Background and study aims: In patients with obscure digestive bleeding, the bleeding source is frequently located in the small bowel. Capsule endoscopy (CE) is an effective method of investigating the whole small bowel in such patients. In the present study, a diagnostic approach was tested in patients with obscure digestive bleeding in which CE was included as the initial examination of the small bowel when the esophagogastroduodenoscopy (EGD) and colonoscopy findings were normal.
Patients and methods: Patients admitted between October 2000 and February 2002 for obscure digestive bleeding underwent CE as the initial intestinal investigation, and the further management was decided on the basis of the results. After 12 months, follow-up data were obtained from all patients and referring physicians. The positive predictive value was calculated as the percentage of patients in whom CE detected a relevant lesion, and the negative predictive value as the percentage of patients with normal CE in whom no intestinal lesion was detected during the follow-up period.

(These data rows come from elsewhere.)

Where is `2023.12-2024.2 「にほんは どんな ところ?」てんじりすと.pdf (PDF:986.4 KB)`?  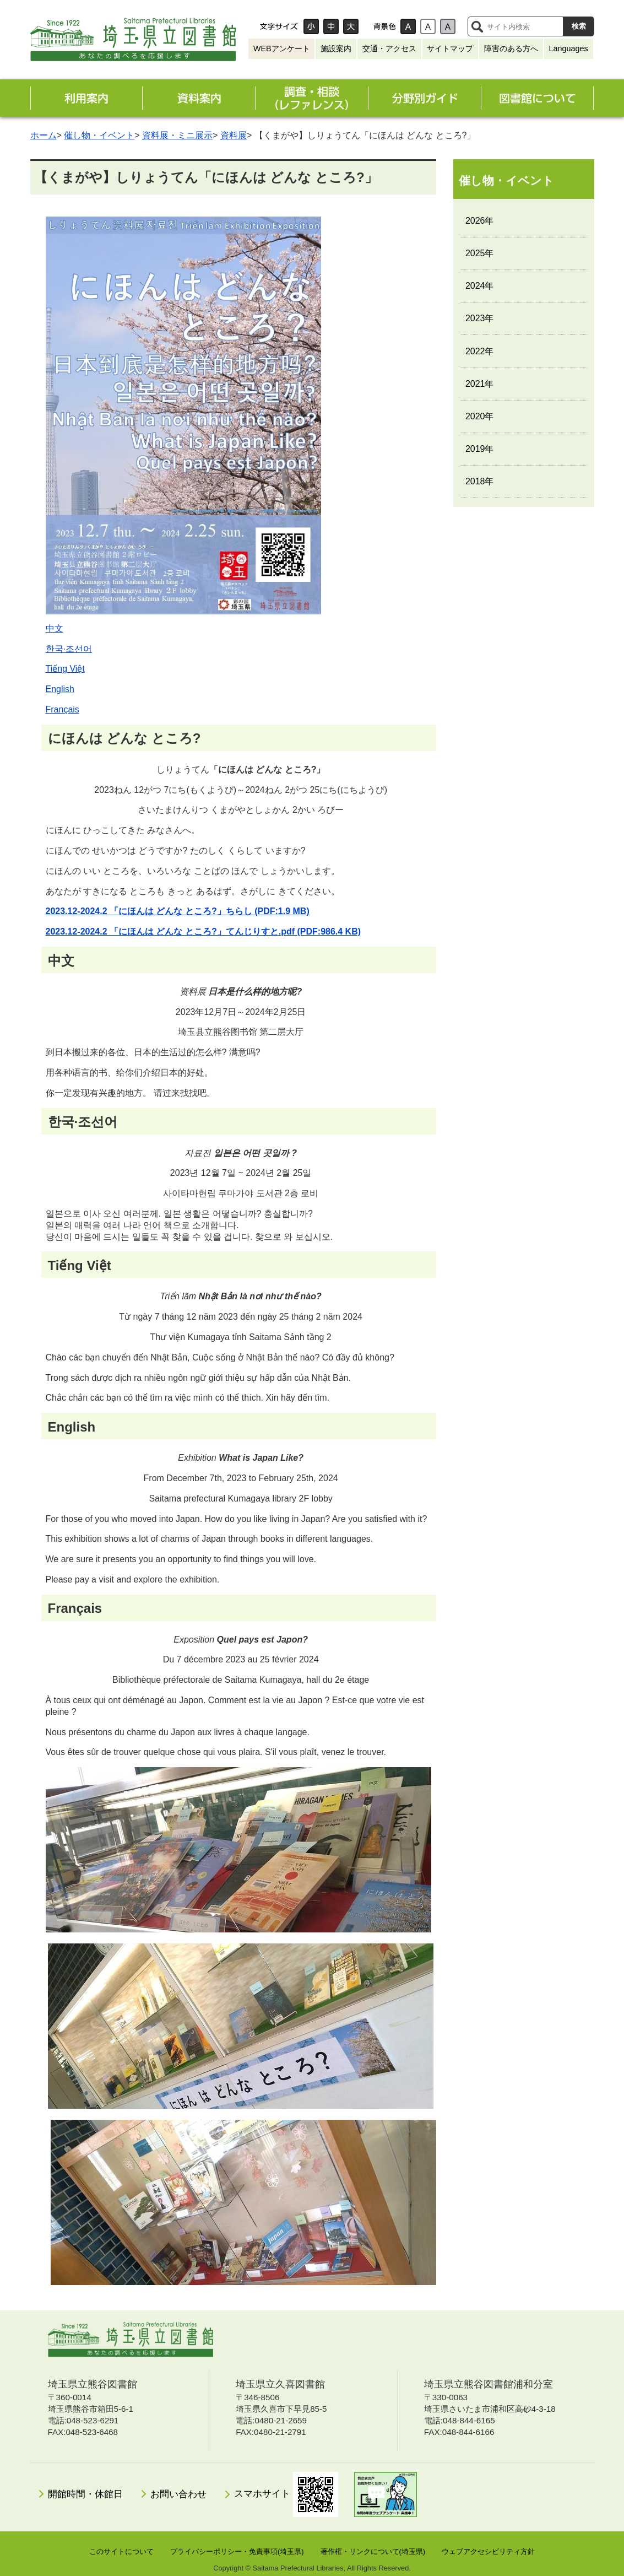 2023.12-2024.2 「にほんは どんな ところ?」てんじりすと.pdf (PDF:986.4 KB) is located at coordinates (203, 931).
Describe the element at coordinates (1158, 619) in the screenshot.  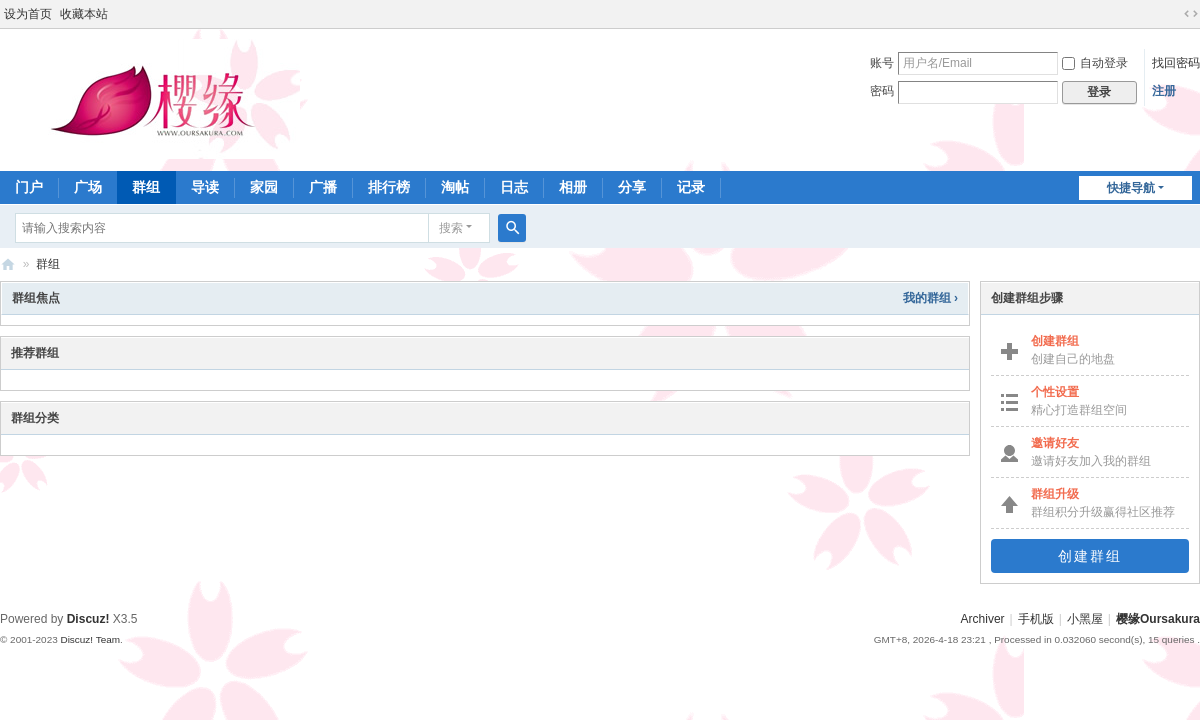 I see `樱缘Oursakura` at that location.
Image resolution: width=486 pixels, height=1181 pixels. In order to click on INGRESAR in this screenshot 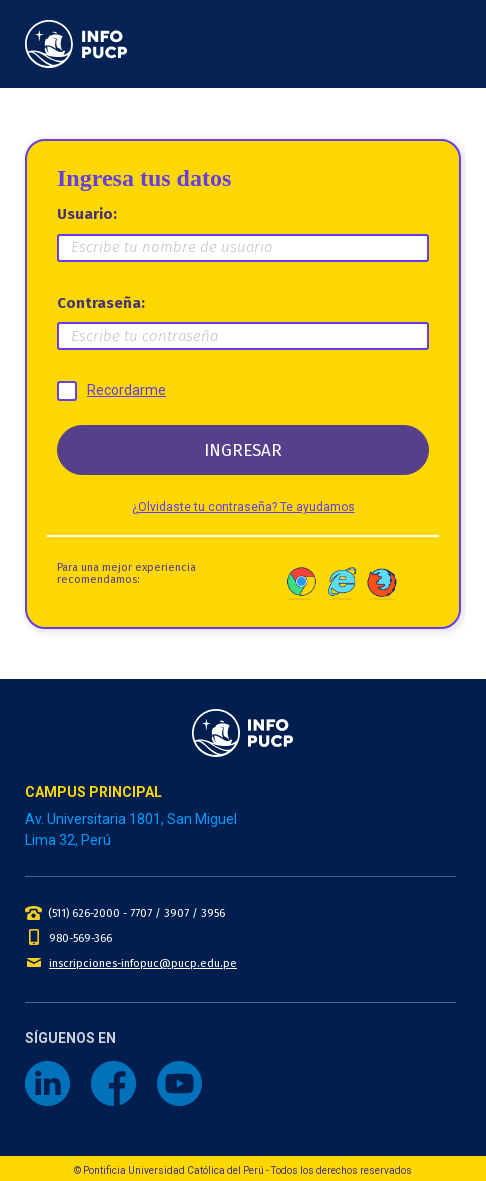 , I will do `click(243, 450)`.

Results: Forty-four patients (21 men, 23 women, aged 63 +/- 17 y) were included in the study. Twenty-two had overt bleeding and 22 had occult bleeding. CE detected an intestinal lesion in 18 patients (41.9 %)-- nine with angiomas, five with ulcers, one with a tumor, two with portal hypertension, and one with ischemic ileitis. The findings were normal in 17 patients (39.5 %). CE detected upper gastrointestinal lesions missed at EGD in four patients and blood in the stomach in two patients or in the proximal colon in three, leading to new endoscopies. Intestinal lesions detected at CE were treated as follows: push enteroscopy with treatment in eight patients, surgery in four, and medical treatment in six. In eight patients who underwent push enteroscopy, the procedure did not reveal lesions missed by CE. After 1 year, 15 of the 18 patients treated for intestinal lesions had no further bleeding and no anemia; one died after surgery (for resection of an ischemic intestinal loop), one relapsed, and one was diagnosed with a different intestinal condition. In all patients with extraintestinal lesions or blood detected at CE, further endoscopies led to diagnosis and therapy, with a favorable outcome. In patients with normal CE, no intestinal lesion was detected, but an extraintestinal source of bleeding was diagnosed and treated in nine patients (in the upper gastrointestinal tract in five cases and in the colon in four). Three patients had anemia of hematological origin and four had inadequate iron intake. The positive predictive value of CE was 94.4 % in patients with intestinal lesions, and the negative predictive value was 100 % in patients with normal CE findings.
Conclusions: In patients with obscure digestive bleeding, CE positively predicted the intestinal diagnosis or normal status in 95.5 % of cases. A diagnostic approach to obscure digestive bleeding that includes CE after the initial endoscopic work-up thus appears to be a valid strategy for small-bowel examinations.